Within the entries below, find each line containing the word "Pressemitteilungen" and copy it.

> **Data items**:
_ _ _ _ _ _ _
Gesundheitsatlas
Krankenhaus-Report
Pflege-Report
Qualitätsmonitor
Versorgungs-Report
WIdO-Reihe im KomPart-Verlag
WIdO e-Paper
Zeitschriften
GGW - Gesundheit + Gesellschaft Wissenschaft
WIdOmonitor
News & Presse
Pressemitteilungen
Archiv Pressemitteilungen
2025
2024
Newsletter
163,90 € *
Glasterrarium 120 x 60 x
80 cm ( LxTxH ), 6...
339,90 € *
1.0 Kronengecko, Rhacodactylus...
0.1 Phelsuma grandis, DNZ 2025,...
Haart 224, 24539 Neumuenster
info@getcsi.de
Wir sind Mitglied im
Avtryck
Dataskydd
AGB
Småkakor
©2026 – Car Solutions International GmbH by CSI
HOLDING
_ _ _ _ _ _ _
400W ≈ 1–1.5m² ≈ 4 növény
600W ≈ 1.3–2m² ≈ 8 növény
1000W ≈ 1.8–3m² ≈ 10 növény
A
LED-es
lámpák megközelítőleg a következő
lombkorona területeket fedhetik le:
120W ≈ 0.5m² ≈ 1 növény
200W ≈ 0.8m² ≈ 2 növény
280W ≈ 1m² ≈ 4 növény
_ _ _ _ _ _ _
> **Result**:
Pressemitteilungen
Archiv Pressemitteilungen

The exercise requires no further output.